Plus largement, ce sont les "contrôleurs d’élites” qui intéressent les chercheurs : ceux qui arrivent à contrôler naturellement le virus. Ils représentent au maximum 0,5% des malades. “Ces patients développent une réponse immunitaire très forte qui leur permet de contenir le virus. Si les cas de disparition du virus sont dus à une pression immunitaire, ce serait extraordinaire” explique Monsef Benkirane. “Pour l'instant, l'idée est de mieux comprendre et de mieux généraliser ces cas” complète Serawit Bruck-Landais. “On continue à avancer. Il y a beaucoup de choses qu’on connaît mieux car les technologies ont beaucoup évolué. Aujourd’hui, on peut étudier nos actions à la cellule près. Au milieu de toutes ces découvertes, le défi est de trier et d’identifier qu’est-ce qui vraiment généralisable", explique-t-elle. 

Recherche sur les traitements 

Pour ceux, la majorité des malades, qui ne parviennent pas à contrôler naturellement le sida, il faut des traitements pour mettre le virus en dormance. Aujourd’hui, la trithérapie permet aux patients de vivre normalement et d’empêcher la transmission du virus. “Le virus reste alors caché dans les cellules dites réservoires” détaille Serawit Bruck-Landais. 

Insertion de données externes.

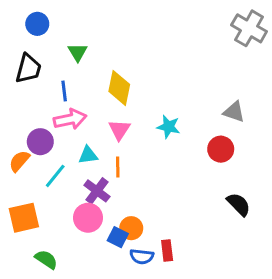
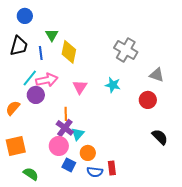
gray cross: (249, 28) -> (126, 50), moved
yellow diamond: (119, 88) -> (69, 52), moved
blue line: (64, 91) -> (41, 53), moved
purple circle: (40, 142) -> (36, 95), moved
cyan triangle: (88, 155) -> (78, 134), moved, turned -40
orange line: (118, 167) -> (66, 114), moved
cyan line: (55, 176) -> (30, 78), moved
blue square: (118, 237) -> (69, 165), moved

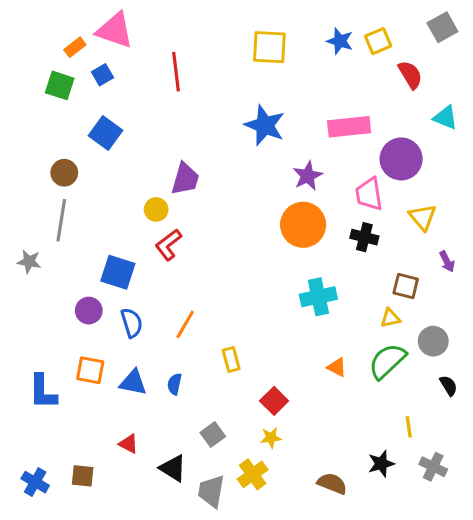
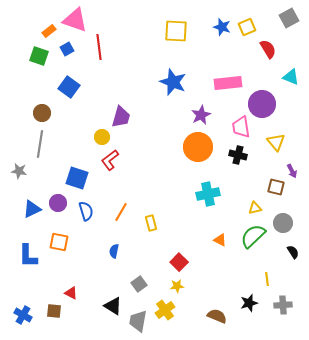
red line: (176, 72) -> (99, 47), moved
brown square: (406, 286) -> (276, 187), moved
yellow rectangle: (231, 360) -> (151, 223), moved
blue triangle: (133, 382) -> (32, 209), moved, turned -36
red triangle: (129, 444) -> (71, 293), moved
gray cross: (433, 467) -> (283, 305), turned -30

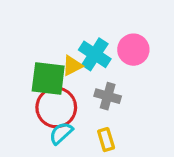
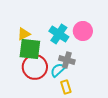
yellow triangle: (72, 66) -> (24, 34), moved
cyan semicircle: (61, 133) -> (58, 70), moved

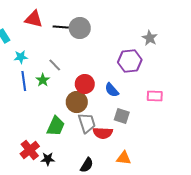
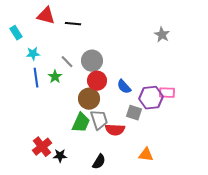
gray circle: (80, 28) -> (92, 61), moved
purple hexagon: (130, 61) -> (151, 98), moved
green trapezoid: (56, 126) -> (81, 123), moved
orange triangle: (124, 158) -> (146, 155), moved

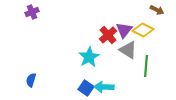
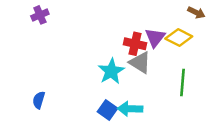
red cross: (108, 35) -> (135, 44), turned -36
gray triangle: (128, 50) -> (140, 62), moved

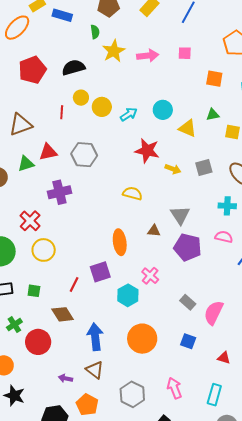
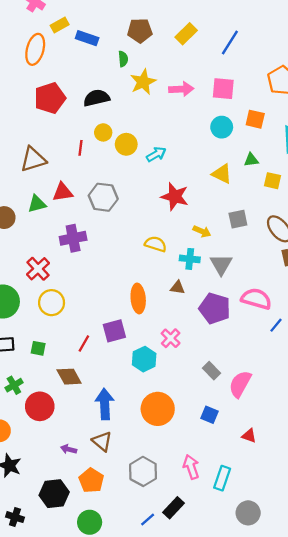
orange ellipse: (17, 28) -> (35, 49), turned -32
pink square: (185, 53) -> (223, 89), size x1.5
cyan circle: (163, 110) -> (222, 127), moved
yellow arrow: (173, 169) -> (202, 231), moved
cyan cross: (227, 206) -> (190, 259), moved
gray triangle: (180, 215) -> (221, 265), moved
pink semicircle: (224, 237) -> (256, 299), size x1.5
cyan rectangle: (214, 395) -> (222, 478), moved

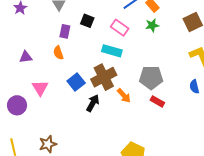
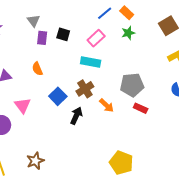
pink rectangle: (120, 28) -> (96, 38), turned -72
purple rectangle: (65, 31) -> (42, 38), moved
brown cross: (104, 77) -> (85, 89), size x0.7

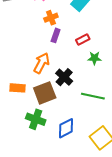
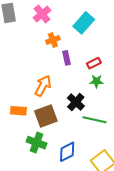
purple rectangle: (56, 35) -> (66, 58), moved, turned -32
red rectangle: (83, 39) -> (94, 63), moved
black cross: (64, 77) -> (76, 102), moved

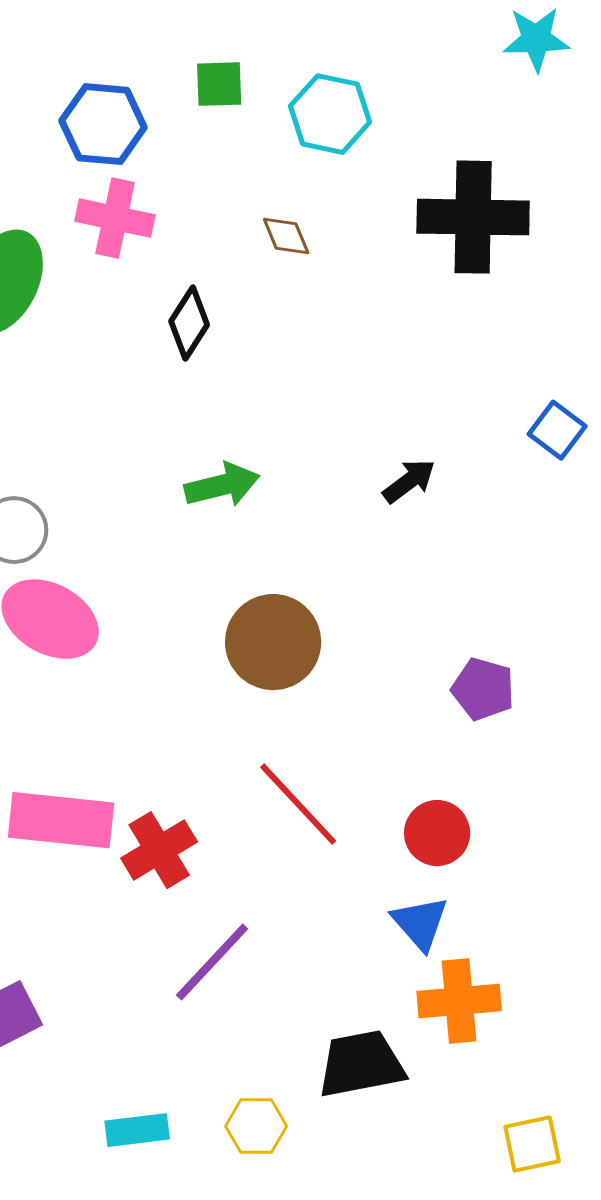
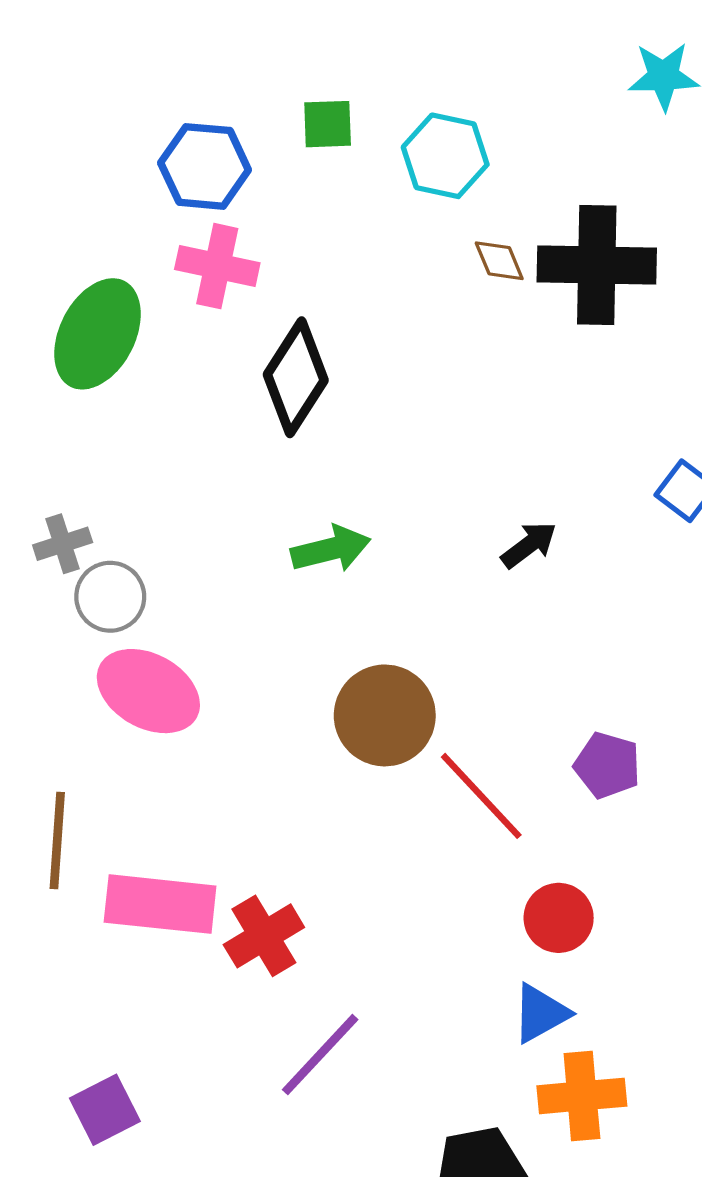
brown diamond: (286, 236) -> (499, 261), moved
black diamond: (189, 323) -> (296, 377), size x1.5
red line: (298, 804) -> (481, 796), moved
blue triangle: (420, 923) -> (541, 1013), turned 42

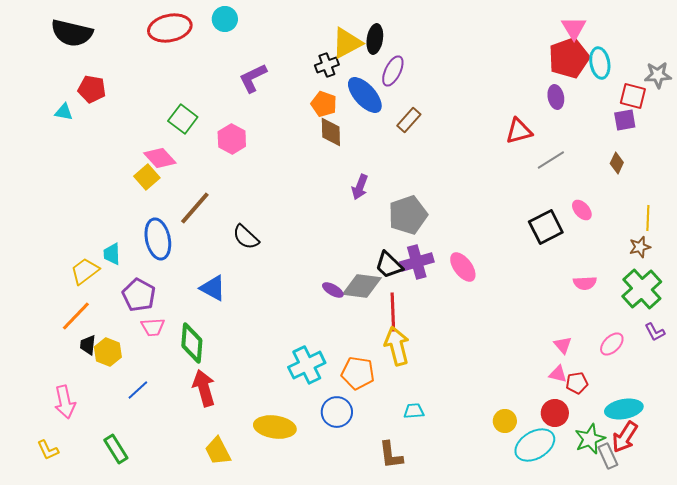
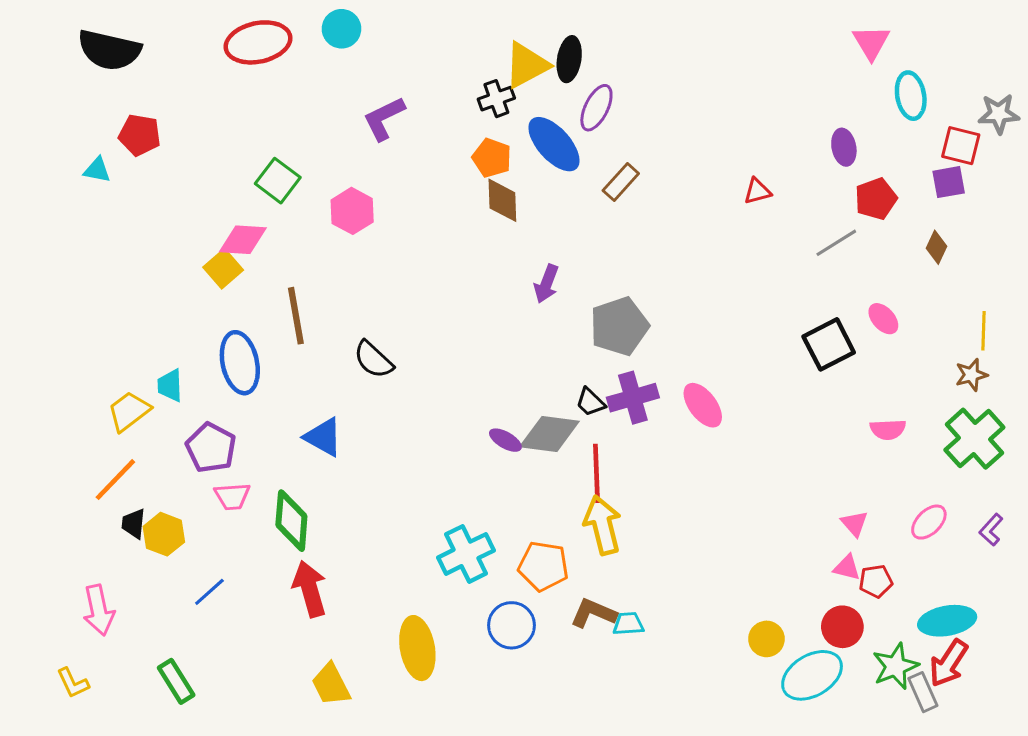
red pentagon: (569, 58) -> (876, 199), moved, size x0.7
red triangle: (519, 131) -> (757, 191), moved, size x0.7
pink diamond: (160, 158) -> (243, 240), turned -44
brown line: (195, 208) -> (296, 316), turned -51
black trapezoid: (389, 265) -> (590, 402), size x0.7
purple L-shape: (655, 332) -> (991, 530), moved, turned 70
yellow ellipse: (275, 427) -> (417, 648), turned 72
brown L-shape: (391, 455) -> (593, 613), moved, turned 120

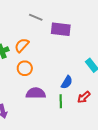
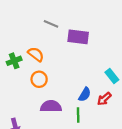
orange semicircle: (22, 45) -> (36, 54), turned 84
red arrow: (84, 97) -> (104, 99), moved

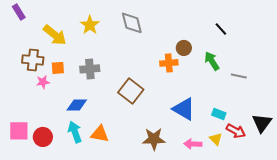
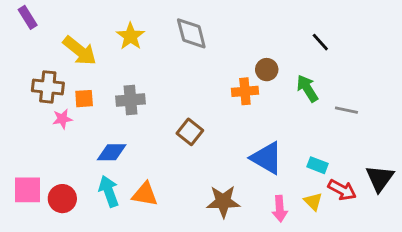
brown square: (131, 91) -> (190, 132), size x0.7
pink arrow: (193, 144) -> (280, 209), turned -96

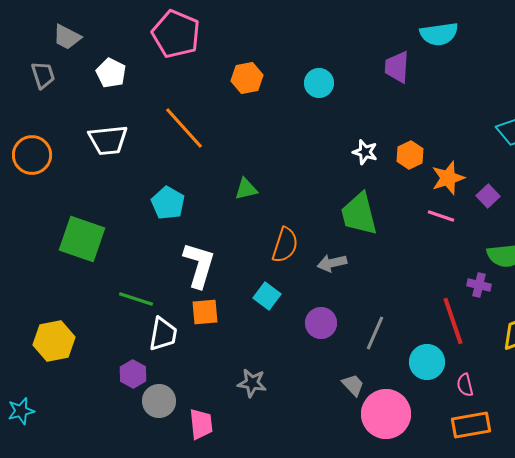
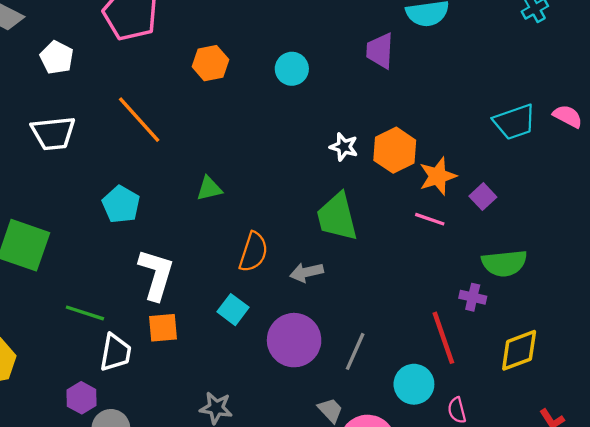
orange hexagon: (410, 155) -> (395, 150), size x1.4
purple circle: (321, 323) -> (294, 340), size x1.5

Le troisième axe de recherche des scientifiques concerne justement ces traitements. L’objectif est de continuer à améliorer les conditions de vie des patients, en rendant par exemple les traitements le moins lourd possible. “Notre arsenal thérapeutique va bientôt se renforcer avec l’arrivée des premiers traitements sous formes d’injections à effet retard. Un patient qui le souhaite va pouvoir bénéficier d’une injection intramusculaire tous les deux mois, au lieu d’être obligé de prendre des comprimés tous les jours” explique Pascal Pugliese, médecin au CHU de Nice et président de la Société française de lutte contre le sida.

Objectif 2030 

Aujourd’hui, les avancées scientifiques vont même plus loin puisqu’il existe des traitements préventifs afin d'éviter d’être infectés par le VIH. Il s’agit de la prophylaxie pré-exposition, la PrEP. “Ce sont des antirétroviraux que l’on utilise chez les personnes infectées par le VIH, mais on s’est rendu compte que leur utilisation chez les personnes séronégatives, mais pouvant être exposées au VIH, empêchait l’infection. La PrEP a fait preuve de sa grande efficacité si elle est bien suivie” selon Pascal Pugliese. La PREP est disponible sur ordonnance chez un médecin généraliste.

Aujourd’hui, les outils existent pour éradiquer le VIH SIDA d’ici quelques générations. L’Organisation Mondiale de la Santé a même fixé une échéance : 2030. Au-delà de la recherche scientifique, se pose la question de l’accès au soin alors que les deux tiers des malades sont localisés en Afrique, soit près de 25 millions de personnes. Selon l’ONUSIDA, investir 29 milliards de dollars par an dans la riposte au VIH dans les pays à faibles revenus d’ici 2025 permettrait à l’humanité de combler son retard pour mettre un terme au sida d’ici 2030.